/ML-GroupProject2

Repo for the second group project in the Fall 2017 EPFL Machine Learning course about sentiment analysis of tweets

Primary LanguageJupyter Notebook

ML-GroupProject2

Authors: Lia Bifano, Filippa Bång, Roman Bachmann

Files and Folders Overview

  • data.py: Helper file containing function to create a Kaggle submission csv
  • helpers.py: Helper file containing useful functions and classes
  • ./analysis/: Folder containing jupyter notebooks for the data analysis part
  • ./ensemble/: Folder containing the models and the ensembling script for the final submission
    • ensemble_models/: Folder containing pretrained pytorch neural networks for each ensemble model
    • model*.py: Training scripts to create, train and save all models
    • ensemble.py: Script combining all models and generating the final submission
  • ./models/: Folder where pretrained word2vec word vectors should be placed
  • ./sentiment/: Folder containing all models created in the iterative improvement process
    • sentiment_models/: Folder containing pretrained pytorch neural networks for each sentiment model
    • w2v_trainer.py: Script to generate the word2vec word vectors
    • sentiment*.py: Training scripts for the models that show our progress
  • ./twitter-datasets/: Folder where twitter training and testing data should be placed

Requirements

All code was only tested on macOS High Sierra (using only the CPU) and Ubuntu 14.04 (using a NVIDIA GTX 970).

Please run all files using the following dependencies:

  • Python 3.5.4
  • numpy (1.13.3)
  • scipy (0.19.1)
  • scikit-learn (0.19.0)
  • gensim (3.1.0)
  • Cython (0.27.3)
  • PyTorch (0.3.0.post4)

If you have an NVIDIA GPU, it is recommended to install the following libraries to severely speed up the training:

  • PyTorch with CUDA enabled
  • PyTorch with CUDNN enabled

How to compute the final submission

  1. Download the train_neg_full.txt, train_pos_full.txt and test_data.txt files from the epfml17-text Kaggle competition and place them in the ./twitter-datasets/ folder.
  2. From Google Drive (186MB), download the word2vec word vectors and place the unziped files twitter_word_vectors.bin and twitter_word_vectors.bin.syn0.npy inside the ./models/ folder.
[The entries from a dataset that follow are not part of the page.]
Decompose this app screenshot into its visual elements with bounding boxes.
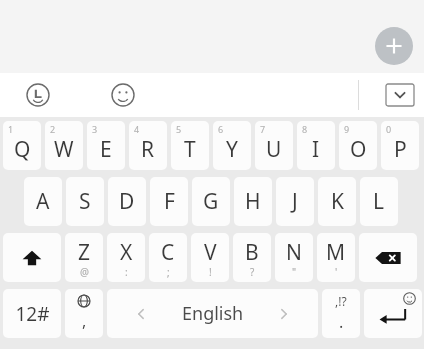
staticText: :: [125, 265, 128, 279]
staticText: ,: [82, 310, 87, 332]
staticText: D: [119, 187, 135, 216]
staticText: W: [54, 135, 74, 164]
button[interactable]: 5: [171, 121, 209, 170]
button[interactable]: H: [234, 177, 272, 226]
staticText: V: [204, 238, 217, 267]
staticText: L: [373, 187, 385, 216]
button[interactable]: M: [317, 233, 355, 282]
staticText: A: [36, 187, 50, 216]
button[interactable]: Comma and language: [65, 289, 103, 338]
button[interactable]: English: [107, 289, 318, 338]
staticText: H: [245, 187, 261, 216]
staticText: ': [335, 265, 338, 279]
staticText: 9: [344, 123, 350, 135]
staticText: T: [184, 135, 196, 164]
staticText: 6: [218, 123, 224, 135]
button[interactable]: Emoji: [110, 82, 136, 108]
staticText: M: [326, 238, 346, 267]
button[interactable]: 4: [129, 121, 167, 170]
staticText: B: [245, 238, 259, 267]
staticText: R: [141, 135, 155, 164]
button[interactable]: L: [360, 177, 398, 226]
button[interactable]: G: [192, 177, 230, 226]
staticText: G: [203, 187, 219, 216]
staticText: K: [331, 187, 344, 216]
button[interactable]: Z: [65, 233, 103, 282]
button[interactable]: 0: [381, 121, 419, 170]
staticText: Q: [14, 135, 31, 164]
button[interactable]: Punctuation: [322, 289, 360, 338]
button[interactable]: N: [275, 233, 313, 282]
staticText: N: [286, 238, 302, 267]
staticText: ;: [167, 265, 170, 279]
staticText: !: [209, 265, 212, 279]
staticText: J: [292, 187, 298, 216]
button[interactable]: C: [149, 233, 187, 282]
button[interactable]: 7: [255, 121, 293, 170]
staticText: 8: [302, 123, 308, 135]
button[interactable]: J: [276, 177, 314, 226]
staticText: 1: [8, 123, 14, 135]
staticText: C: [161, 238, 175, 267]
staticText: @: [80, 265, 89, 279]
button[interactable]: B: [233, 233, 271, 282]
button[interactable]: 8: [297, 121, 335, 170]
staticText: .: [339, 311, 344, 333]
button[interactable]: Symbols: [3, 289, 61, 338]
staticText: 2: [50, 123, 56, 135]
staticText: U: [266, 135, 282, 164]
button[interactable]: K: [318, 177, 356, 226]
staticText: Y: [226, 135, 238, 164]
button[interactable]: X: [107, 233, 145, 282]
staticText: 3: [92, 123, 98, 135]
staticText: 4: [134, 123, 140, 135]
staticText: E: [100, 135, 112, 164]
button[interactable]: Shift: [3, 233, 61, 282]
button[interactable]: 9: [339, 121, 377, 170]
staticText: Z: [78, 238, 91, 267]
button[interactable]: 3: [87, 121, 125, 170]
button[interactable]: Add: [375, 27, 413, 65]
button[interactable]: Enter: [364, 289, 422, 338]
button[interactable]: Hide keyboard: [386, 84, 414, 106]
button[interactable]: A: [24, 177, 62, 226]
button[interactable]: V: [191, 233, 229, 282]
staticText: English: [182, 301, 244, 326]
button[interactable]: 2: [45, 121, 83, 170]
button[interactable]: Backspace: [359, 233, 417, 282]
staticText: S: [79, 187, 91, 216]
button[interactable]: Handwriting: [25, 82, 51, 108]
staticText: 5: [176, 123, 182, 135]
staticText: O: [350, 135, 367, 164]
staticText: I: [312, 135, 320, 164]
staticText: X: [120, 238, 133, 267]
staticText: ?: [250, 265, 255, 279]
button[interactable]: F: [150, 177, 188, 226]
button[interactable]: 1: [3, 121, 41, 170]
button[interactable]: S: [66, 177, 104, 226]
staticText: F: [164, 187, 175, 216]
staticText: 0: [386, 123, 392, 135]
button[interactable]: 6: [213, 121, 251, 170]
staticText: 12#: [15, 301, 50, 327]
staticText: ,!?: [335, 293, 347, 309]
staticText: P: [394, 135, 407, 164]
staticText: 7: [260, 123, 266, 135]
staticText: ": [292, 265, 297, 279]
button[interactable]: D: [108, 177, 146, 226]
To check the last modified date on Google Drive, log in with your google account and at the top right open the "Details" menu in the "More actions" menu.
  3. Install all the above mentioned required libraries.
  4. cd ensemble
  5. python ensemble.py

Description of ./ensemble/ensemble.py

ensemble.py loads the twitter datasets, the word2vec word vectors and computes the tf-idf scores. It then loads all trained models and computes predictions on the train and test data. It uses the predictions of the train data to train a random forest. In the end, it outputs the ensembling of all models as a Kaggle csv submission file.

Since ensemble.py does not do any training of neural networks itself and merely loads the pretrained models, it does not need a GPU to run efficiently.
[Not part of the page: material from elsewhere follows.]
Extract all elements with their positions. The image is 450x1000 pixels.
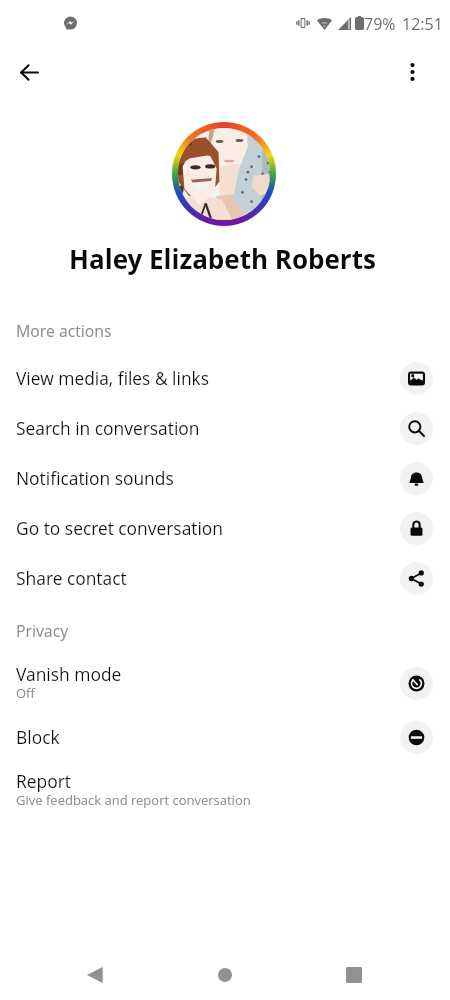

Approximate runtime on CPU: 20 minutes

Description of ./ensemble/model*.py

All model*.py files train a model used in the ensemble model. We trained model 2 ten times with different seeds.
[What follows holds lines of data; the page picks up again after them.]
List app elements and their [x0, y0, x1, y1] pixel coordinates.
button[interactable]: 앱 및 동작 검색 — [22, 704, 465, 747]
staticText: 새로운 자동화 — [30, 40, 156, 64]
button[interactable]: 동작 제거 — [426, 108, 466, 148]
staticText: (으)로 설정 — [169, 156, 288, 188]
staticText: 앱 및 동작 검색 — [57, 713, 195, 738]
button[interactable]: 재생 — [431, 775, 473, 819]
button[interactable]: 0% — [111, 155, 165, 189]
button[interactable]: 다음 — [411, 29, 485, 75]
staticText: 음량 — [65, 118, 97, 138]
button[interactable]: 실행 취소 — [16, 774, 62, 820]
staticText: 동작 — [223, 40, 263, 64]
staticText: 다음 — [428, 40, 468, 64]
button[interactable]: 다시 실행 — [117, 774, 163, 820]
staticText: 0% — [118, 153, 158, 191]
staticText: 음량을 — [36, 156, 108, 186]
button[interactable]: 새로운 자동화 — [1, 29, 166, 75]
  • model1.py: 2 convolutional layers, kernel size 3, 256 convolutional channels, only with word2vec (seed=1)
  • model2.py: 2 convolutional layers, kernel size 5, 256 convolutional channels, only with word2vec (seed=20+i for model2.i)
  • model3.py: 2 convolutional layers, kernel size 7, 256 convolutional channels, only with word2vec (seed=3)
  • model4.py: 2 convolutional layers, kernel size 3, 256 convolutional channels, with word2vec and tf-idf (seed=4)
  • model5.py: 2 convolutional layers, kernel size 5, 128 convolutional channels, only with word2vec (seed=5)

Attention: CUDNN uses non-deterministic kernels. To make this code deterministic, uncomment line 29 to disable CUDNN. We used CUDNN to train all our models, because it would take far too long to train them without!

These files can both be run on a CPU and a GPU.

  • Approximate train time on CPU: Too high, please use a GPU
  • Approximate train time on NVIDIA GTX 970 using CUDA and CUDNN: 1.6h for 20 epochs

Description of ./sentiment/sentiment*.py

The sentiment*.py files train the models that show our iterative progress.

  • sentiment1.py: 1 convolutional layer, kernel size 3, 265 convolutional channels (seed=1)
  • sentiment2.py: 2 convolutional layers, kernel size 3, 265 convolutional channels (seed=2)
  • sentiment3.py: 2 convolutional layers, kernel size 3, 265 convolutional channels, using Dropout (seed=3)
  • sentiment4.py: 2 convolutional layers, kernel size 3, 265 convolutional channels, using Dropout and Batch-normalization (seed=4)
  • sentiment5.py: 2 convolutional layers, kernel size 5, 265 convolutional channels, using Dropout and Batch-normalization (seed=5)
  • sentiment6.py: 2 convolutional layers, kernel size 7, 265 convolutional channels, using Dropout and Batch-normalization (seed=6)

Attention: CUDNN uses non-deterministic kernels. To make this code deterministic, uncomment line 29 to disable CUDNN. We used CUDNN to train all our models, because it would take far too long to train them without!

These files can both be run on a CPU and a GPU.

  • Approximate train time on CPU: Too high, please use a GPU
  • Approximate train time on NVIDIA GTX 970 using CUDA and CUDNN: Depending on the complexity of the model, 1-3h for 20 epochs

Description of ./sentiment/w2v_trainer.py

w2v_trainer.py creates the word2vec word vectors from all the twitter datasets. It uses Cython to speed things up using multiple CPU threads. You can specify the number of workers in the Word2Vec training function on line 32. Attention: Using multiple workers yields non-deterministic results, since threads may not all run the same way. Also different machine architectures might observe different results because of different hash function behaviour. On a given machine, the word2vec training can be made deterministic by using only one worker, but this is very slow!

That's why for the ensemble.py file, please use the word2vec word vectors we provided on the Drive.

Approximate runtime on CPU: 10 minutes